Determined to avoid a mid-afternoon collapse due to tiredness, I caught a bus into the city centre of Christchurch to delay sleep until ‘local time’. I must admit, after visiting New Zealand before, with Christchurch being one of my favourite places, I had a morbid curiosity to see the damage for myself. In Hagley Park, I felt transported back to the English spring. The daffodils were out in force, with blossom on the trees and the Camillia all in full bloom.

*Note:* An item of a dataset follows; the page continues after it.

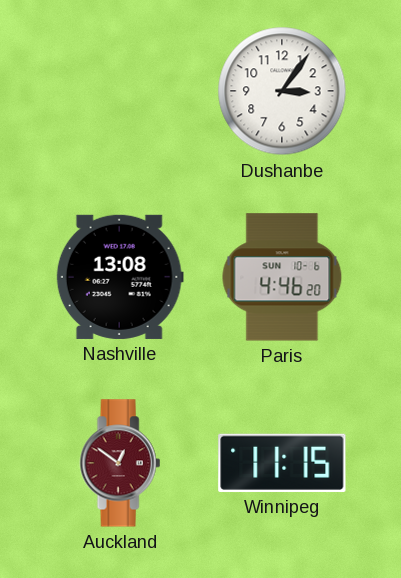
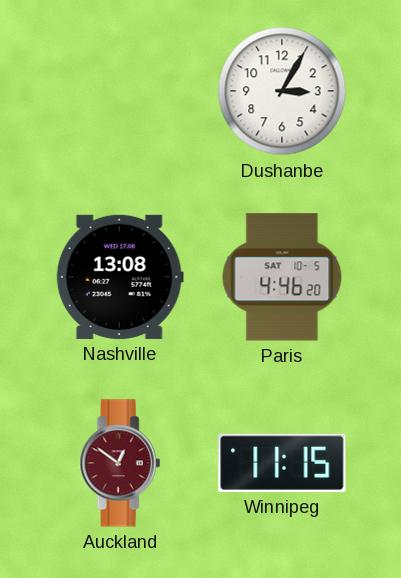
Dushanbe: 3:06 -> 3:05
Paris date: SUN 10-6 -> SAT 10-5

There was a nip in the air, as I walked from the bus from South Hagley Park to North. There was a schools rugby competition on, and the cricket squares were beginning to be mowed. There was a little damage from the earthquake, although there was some ground works underway. I walked through the Botanic Gardens to the North part of the Park, along the riverside. A sign advised that the River Avon was polluted and stopped people coming in contact with the water, although there were ducks on the water, which looked pretty healthy.

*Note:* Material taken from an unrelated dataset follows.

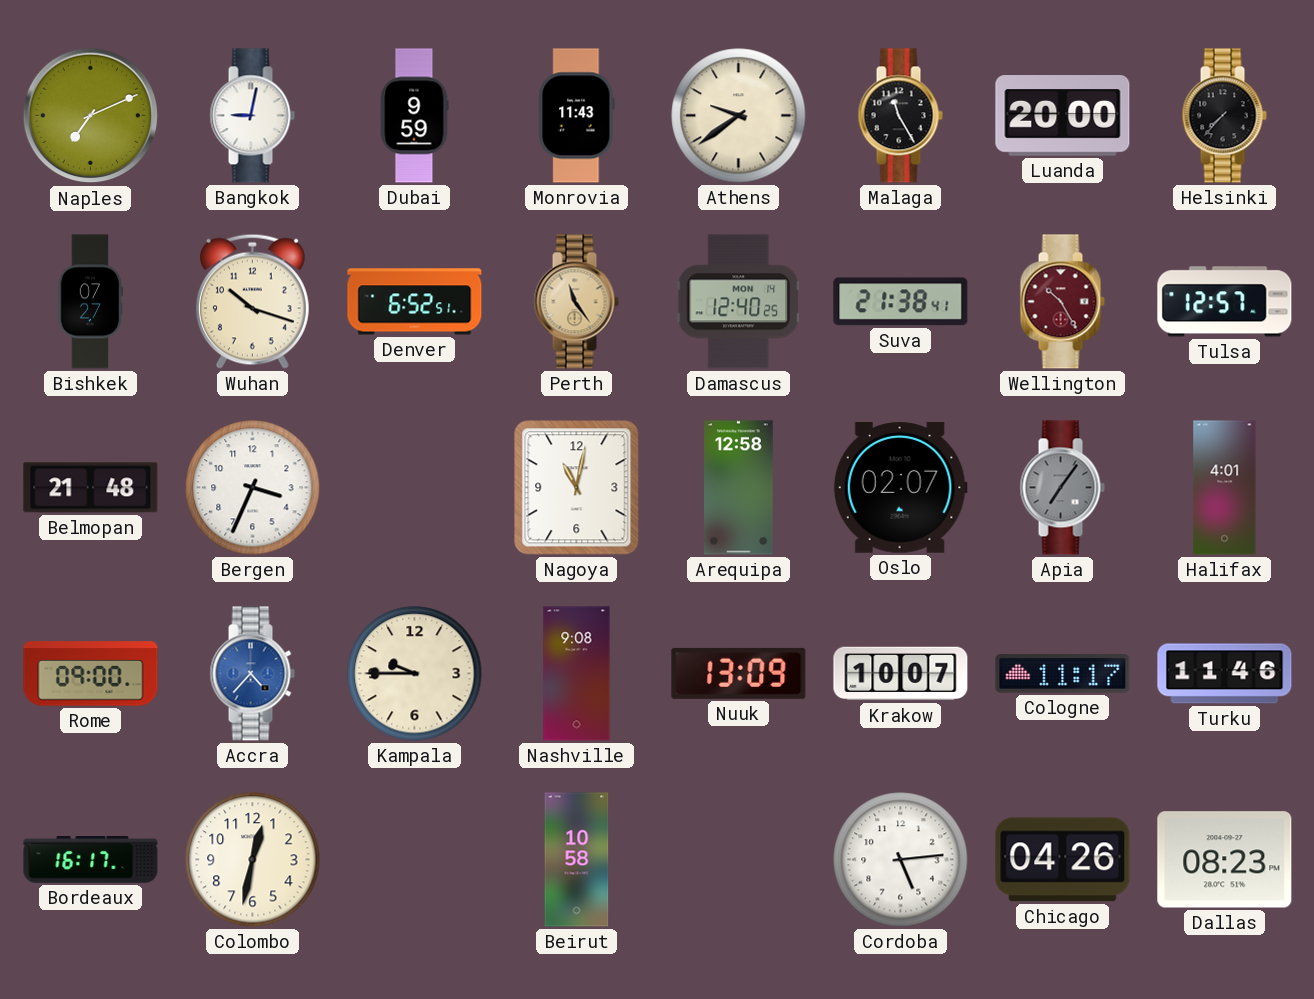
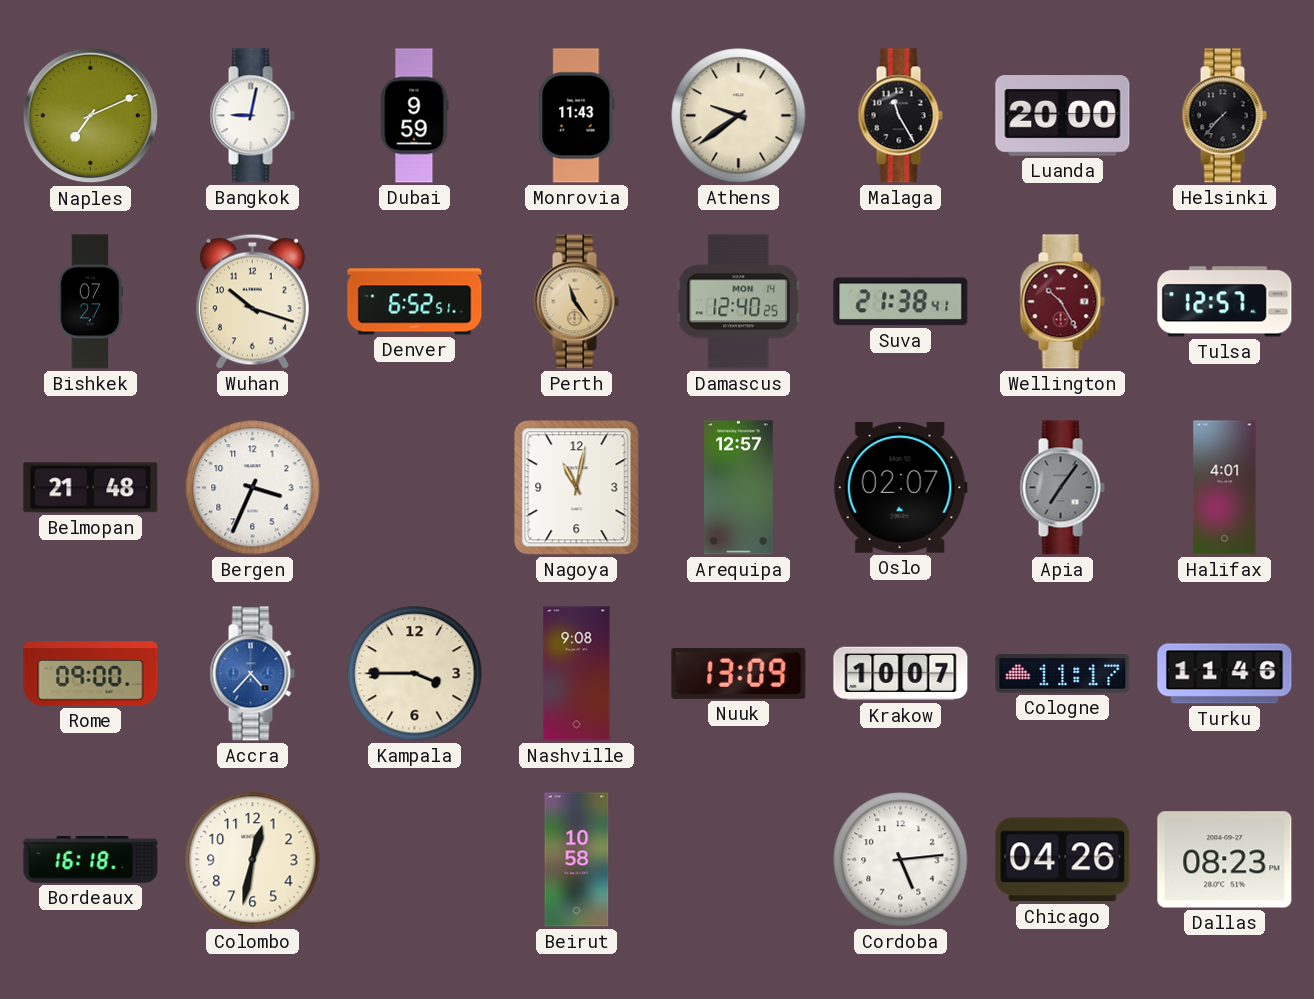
Arequipa: 12:58 -> 12:57
Kampala: 9:45 -> 3:45
Bordeaux: 16:17 -> 16:18
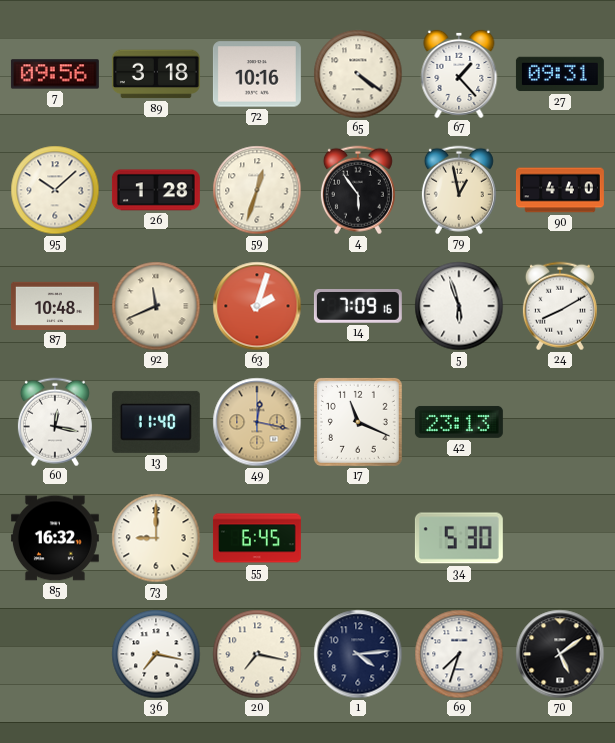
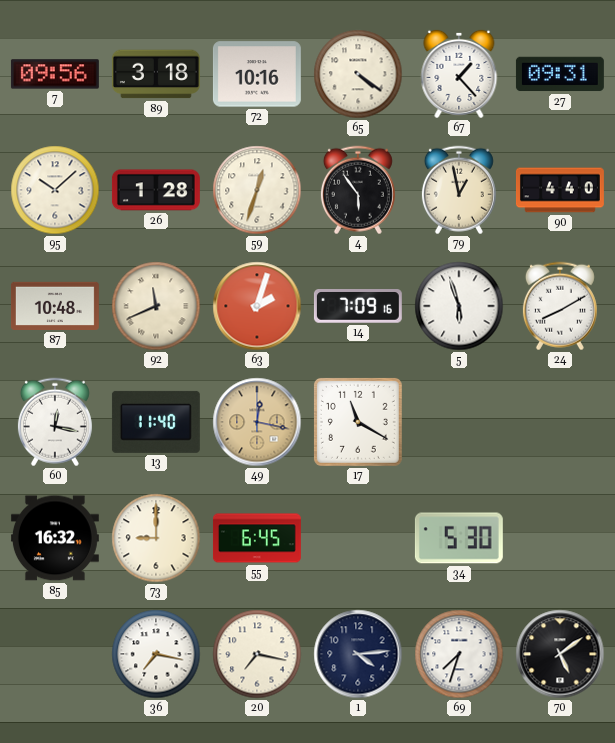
17: 11:19 -> 11:20
42: 23:13 -> none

I crossed Rolleston Avenue (27 hours in flight to end up back at home….) to walk into the centre. The Christ Church College – Alma Mater, I believe to Andrew Mertens and Daniel Carter, as well as many other All Blacks, had some scaffolding, but seemed to be fully functioning as a school. Across the road in Worcester Boulevard, the tram line was closed off, Rolleston House and the Arts Centre were fenced off with RSG’s propping up some of the walls. A valiant Cheesemonger and a Bistro was still operating, although on the door there was a certificate from the local council stating that the building was safe for occupancy. That was as far as I could go, however, as the city centre was completely fenced off. What struck me was that less than a block away, life was going on as normal. The multi-storey hospital was fully operational, businesses were carrying on as usual, and homes were undamaged. The earthquake must have been really centralised in on a small area, but in the hotel, there are signs asking us to boil water, that have recently been lifted and asking us to preserve water by being as quick in the shower as possible, as to the east of the city, locals stll don’t have a supply. (I bet those French props will be helping preserve the water.)
I could not feel the buzz of the city like last time though, although billboards and the buses had defiant advertisements from businesses, and student volunteers that they were carrying on as usual and were determined to re-build their Christchurch. Maybe that enterprising can-do spirit demonstrated by their immigrant ancestors, business-as usual where possible, and the advertisements will carry them through. I do hope so.
On my way back, I was cheered up by a visit to Christchurch’s contribution to the World Cup. The fact that they can’t host games is a tragedy, but nothing in comparison to what happened to them in September last year and February. They are determined to take part, however, and have set up a Fan Zone. To me, Wales and Rugby School aren’t the soul of rugby, Christchurch is, with New Zealand the heart. No other country has the same degree of intensity, in defining their national identity in the same way. Dallaglio has recently said the same. Even the cleaning ladies in the hotels know and understand the game and have opinions on who the New Zealand scrum half should be, but also who their opposition’s best player for the position is. There are people in the UK who are not even aware that the third biggest global sporting event is even on.
In Christchurch, they live and breathe rugby, and on every piece of open space there are rugby posts. On site was a history tent, showing how New Zealanders have watched (and listened) to games in their homes, from the start of the last century to today. They are also using the Fan zone to show the ambitious plans to re-build the city centre. There was a tented nightclub, public artworks and the ‘Earth from the Air’ photography exhibition to add to it. There are obviously rugby posts and a big screen to watch the games – watching with friends and making friends from rugby is one of the things I love about the game.
‘I feel the Earth move’ – Carole King – a little insensitive perhaps considering the enormity of what happened.